Of course, the thought of a vacancy on the Supreme Court in the near future has caused the political pundits to surmise about the kind of judge President Obama would nominate to replace Justice Ginsberg. The deeper concern for conservatives is whether or not such a replacement would disturb the current balance of the Court and thus, affect future rulings on issues of concern such as abortion and same-sex marriage.

Balance of Supreme Court

The current balance on the court can be described as 4-1-4. That is to say, there are four justices — Scalia, Thomas, Roberts and Alito — who are generally considered to be conservatives on social issues. There are four justices — Stevens, Souter, Breyer and Ginsberg — who favor the liberal side of the spectrum and support abortion rights, gay rights, restrictions on Second Amendment rights and other positions that are part of the liberal agenda.

The middle vote on the Court is Justice Anthony Kennedy who time and again has provided the fifth and determining vote in many controversial decisions. Sometimes Kennedy’s vote affirms conservative values, such as his vote and opinion in the decision to uphold the Congressional ban on partial-birth abortion. Other times his vote provides liberals with the victory as it did in Planned Parenthood v. Casey, that upheld by one vote the central premise of Roe v. Wade, which falsely concluded that a constitutional right to abortion exists.

President Obama’s Judicial Appointments

President Obama has the constitutional authority to appoint future Supreme Court justices, and it is safe to conclude that such appointments will join the liberal wing of the court thereby possibly tipping the balance of the court on the critical social issues of the day. As long as he does not replace the conservative votes, or the vote of Justice Kennedy the balance will remain as it is today.

Ruth Bader Ginsberg came to the high court with a long resume that showed passionate advocacy of far left political issues. She served as the general counsel for the American Civil Liberties Union and was an advocate for elevating the so-called right to abortion in Roe to a position that, if adopted, would place all those who oppose abortion in the same legal position as those who opposed equal rights for African-American citizens. Such a position is a dangerous one indeed and, if adopted by the Court, would forever end the debate in political circles about the continuation of abortion on demand as a social policy.

Contrary to popular belief the 1973 decision in Roe did not find a new constitutional right to abortion. Rather, it reiterated a previously acknowledged constitutional right — the right to privacy — and expanded such right to include a woman’s decision “whether or not” to terminate her pregnancy. (Such a broad right to privacy actually protects a woman’s decision to carry her baby to term as well as to abort even though it is almost always couched in terms of a right to abortion.)

Ginsberg’s position on abortion, if enacted, would find a right to abortion in the equal protection clause of the constitution. This would mean that the denial to a woman of such a right is a denial to her of equal rights under the law. Thus, those who oppose abortion, under this view, oppose equal rights for women and are accordingly misogynists and bigots in the same way as were the racial segregationists in the South during the 1950s and 60s.
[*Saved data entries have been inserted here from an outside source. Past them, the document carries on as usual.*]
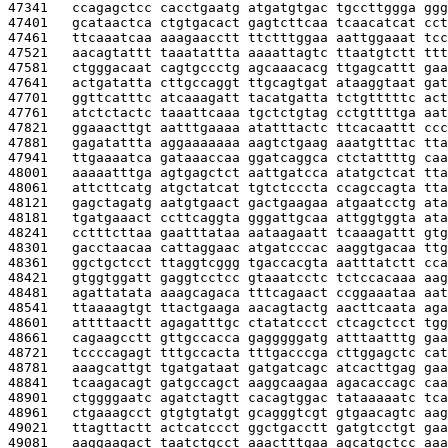
47341   
ccagagctcc cacctgaatg atgatgtgac tgccttggga ggg
47401   
gcataactca ctgtgacact gagtcttcaa tcaacatcat cct
47461   
ttcaaatcaa aaagaacctt ttctttggaa aattggaaat tcc
47521   
aacagtattt taaatattta aaaattagtc ttaatgtctt ttt
47581   
ctgggacaat cagtgccctg agcaaacacg ttgagcattt gaa
47641   
actgatatta cttgccaggt ttgcagtgat ataaggtaat gat
47701   
ggttcatttc atcaaagatt tacatgatta tctgtttttc act
47761   
atctctactc taaattcaaa tgctctgtag cctgttttga aat
47821   
ggaaacttgt aatttgaaaa atatttactc ttcacaattt ccc
47881   
gagatattta aggaaaaaaa aagtctgaag aaatgtttac tta
47941   
ttgaaaatca gataaaccaa ggatcaggca ctctattttg caa
48001   
aaaaatttga agtgagctct aattgatcca atatgctcat tta
48061   
attcttcatg atgctatcat tgtctcccta ccagccagta tta
48121   
gagctagatg aatgtgaact gactgaagaa atgaatcctg ata
48181   
tgatgaaact ccttcaggta gggattgcaa attggtggta ata
48241   
cctttcttaa gaatttataa aataagaatt tcaaagattt gtg
48301   
gacctaacaa cattaggaac atgatcccac aaggtgacaa ttg
48361   
ggctgctcct ttaggtcggg tgaccacgta aatttatctt cca
48421   
gtggtggatt gaggtcctcc gtaaatcctc tctccacaaa aag
48481   
agattatata aaagcagaca tttcagaact ccggaaataa aat
48541   
ttaaaagtgt ttactgaaga aacagtactg aacttcaata aga
48601   
attttaactt agagatttgc ctatatccct ctcagctcct tgg
48661   
cagaagcctt gttgccacca gagggggatg atttaatttg gaa
48721   
tccccagagt tttgccacta tttgacccga cttggagctc cat
48781   
aaagcattgt tgatgataat gatgatcagc atcacttgag gaa
48841   
tcaagacagt gatgccagct aaggcaagaa agacaccagc caa
48901   
ctggggaatc agatctagtt cacagtggac tataaaaatc tca
48961   
ctgaaagcct gtgtgtatgt gcagggtcgt gtgaacagtc aag
49021   
ttagttactt actcatccct ggctgacctt gatgtcctgt gaa
49081   
aaggaagact taatctgcct aaactttgaa agcatgctcc aaa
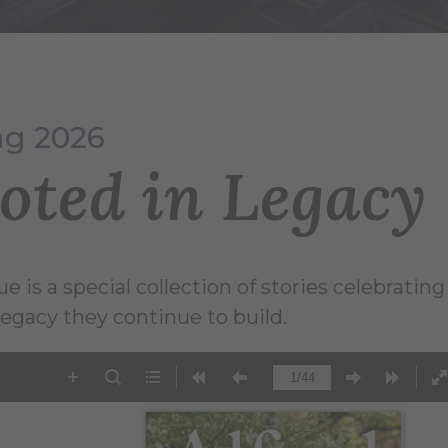
ng 2026
oted in Legacy
ue is a special collection of stories celebrati
legacy they continue to build.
In regards to abortion President Obama has made it very clear that he will not compromise his far-left pro-abortion beliefs. While running for president he announced that he would sign into law the radical Freedom of Choice Act (FOCA), which essentially would be a federal codification of the Ginsberg abortion position. Further, his current appointments to head up the Department of Justice indicate that the legal minds of this administration are totally committed to the right to abortion and the Ginsberg view of such a right. Because of this, we simply cannot expect that Obama’s judicial appointments are going to be anything but far-left and pro-abortion.

The good news in regards to replacing Ginsberg is, of course, that such a replacement does not change the current balance of the Supreme Court. It merely replaces an older liberal justice with a younger one. The bad news is that Obama will make many judicial appointments to the lower federal courts as well as to the Supreme Court and these appointments are undoubtedly going to be people who are on the far left of the political spectrum.
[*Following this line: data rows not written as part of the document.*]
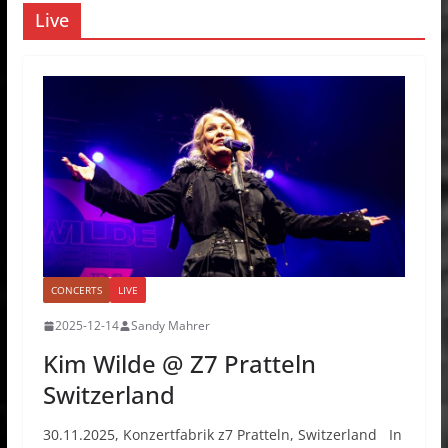
Live
CONCERTS
LIVE
2025-12-14
Sandy Mahrer
Kim Wilde @ Z7 Pratteln
Switzerland
30.11.2025, Konzertfabrik z7 Pratteln, Switzerland In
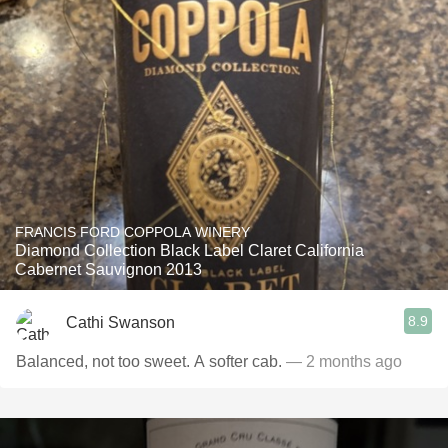
FRANCIS FORD COPPOLA WINERY
Diamond Collection Black Label Claret California
Cabernet Sauvignon 2013
8.9
Cathi Swanson
Balanced, not too sweet. A softer cab.
— 2 months ago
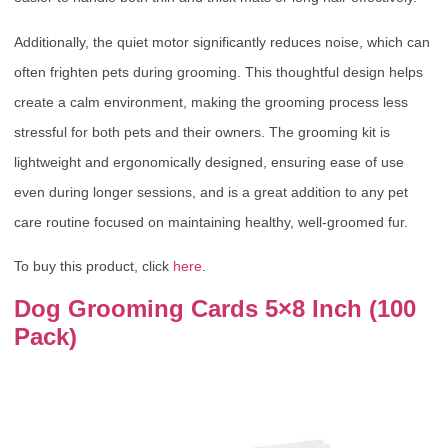
Additionally, the quiet motor significantly reduces noise, which can
often frighten pets during grooming. This thoughtful design helps
create a calm environment, making the grooming process less
stressful for both pets and their owners. The grooming kit is
lightweight and ergonomically designed, ensuring ease of use
even during longer sessions, and is a great addition to any pet
care routine focused on maintaining healthy, well-groomed fur.
To buy this product, click
here
.
Dog Grooming Cards 5×8 Inch (100
Pack)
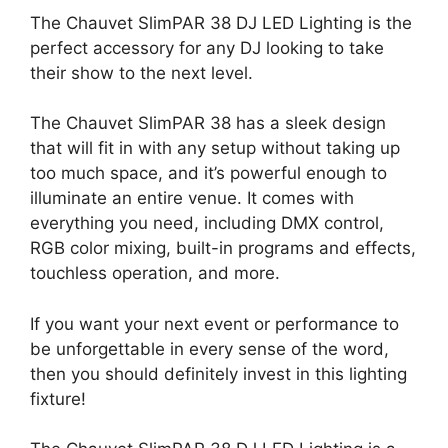
The Chauvet SlimPAR 38 DJ LED Lighting is the
perfect accessory for any DJ looking to take
their show to the next level.
The Chauvet SlimPAR 38 has a sleek design
that will fit in with any setup without taking up
too much space, and it’s powerful enough to
illuminate an entire venue. It comes with
everything you need, including DMX control,
RGB color mixing, built-in programs and effects,
touchless operation, and more.
If you want your next event or performance to
be unforgettable in every sense of the word,
then you should definitely invest in this lighting
fixture!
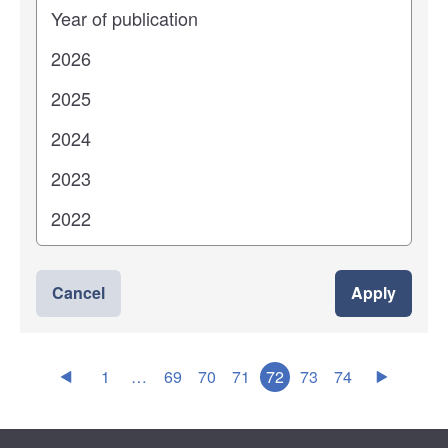
Years
Cancel
Apply
1
…
69
70
71
72
73
74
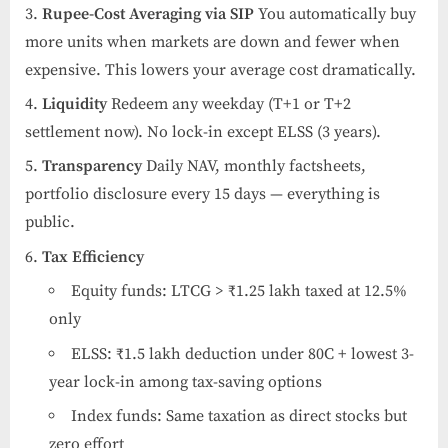
Rupee-Cost Averaging via SIP
You automatically buy
more units when markets are down and fewer when
expensive. This lowers your average cost dramatically.
Liquidity
Redeem any weekday (T+1 or T+2
settlement now). No lock-in except ELSS (3 years).
Transparency
Daily NAV, monthly factsheets,
portfolio disclosure every 15 days — everything is
public.
Tax Efficiency
Equity funds: LTCG > ₹1.25 lakh taxed at 12.5%
only
ELSS: ₹1.5 lakh deduction under 80C + lowest 3-
year lock-in among tax-saving options
Index funds: Same taxation as direct stocks but
zero effort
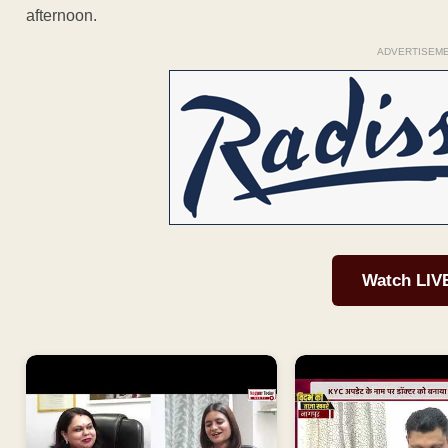
afternoon.
ADVERTISEM
Watch LIV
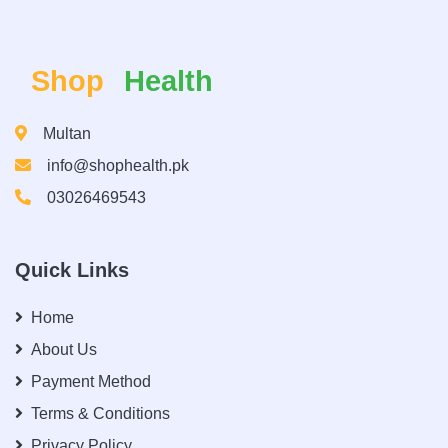
Shop
Health
Multan
info@shophealth.pk
03026469543
Quick Links
Home
About Us
Payment Method
Terms & Conditions
Privacy Policy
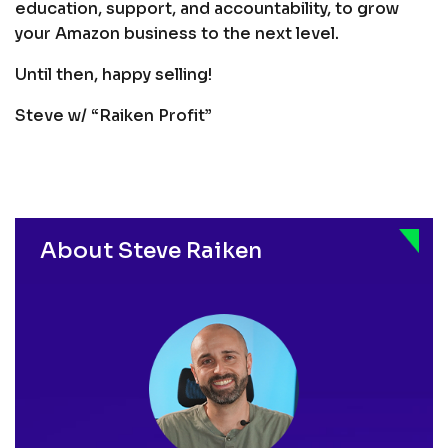
education, support, and accountability, to grow
your Amazon business to the next level.
Until then, happy selling!
Steve w/ “Raiken Profit”
About Steve Raiken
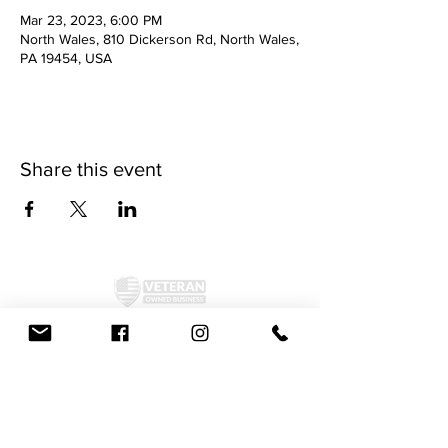
Mar 23, 2023, 6:00 PM
North Wales, 810 Dickerson Rd, North Wales,
PA 19454, USA
Share this event
©2024 by McAllister Brewery.
Privacy Policy
|
Terms and Conditions
Get Social!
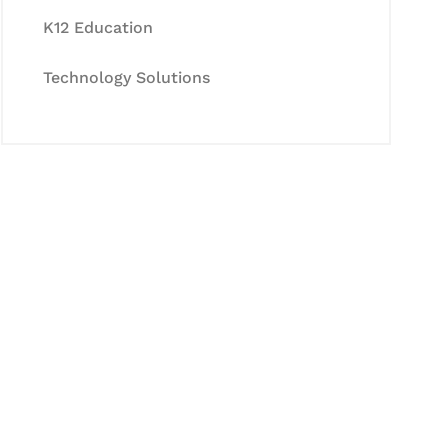
K12 Education
Technology Solutions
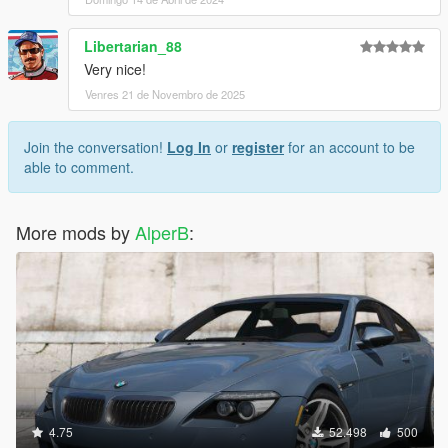
Libertarian_88
Very nice!
Venres 21 de Novembro de 2025
Join the conversation!
Log In
or
register
for an account to be
able to comment.
More mods by
AlperB
:
4.75
52.498
500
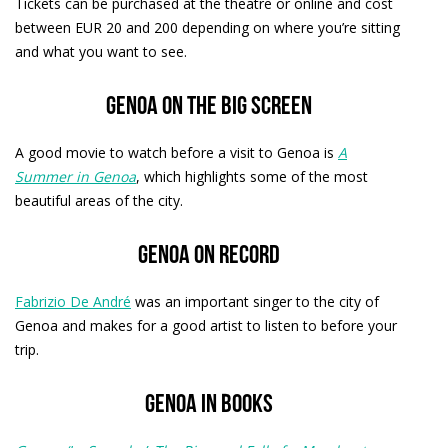
Tickets can be purchased at the theatre or online and cost
between EUR 20 and 200 depending on where you’re sitting
and what you want to see.
Genoa on the big screen
A good movie to watch before a visit to Genoa is
A
Summer in Genoa
, which highlights some of the most
beautiful areas of the city.
Genoa on record
Fabrizio De André
was an important singer to the city of
Genoa and makes for a good artist to listen to before your
trip.
Genoa in books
I believe that the greatest danger to the continuation of the American experiment in representative democracy is the increasing control over our lives being exerted by a federal judiciary composed of non-elected judges who serve for a lifetime. Obama’s judicial and political philosophy clearly indicates that under his watch such judicial tyranny is going to increase.

In regards to the Supreme Court I believe that we must fervently pray — “Long live Justice Kennedy.” In regards to the future Obama appointments of lower court federal judges we must pray that conservatives in the United States Senate have the political backbone to oppose the nominations of liberal judges who will expand the social agenda of the far left.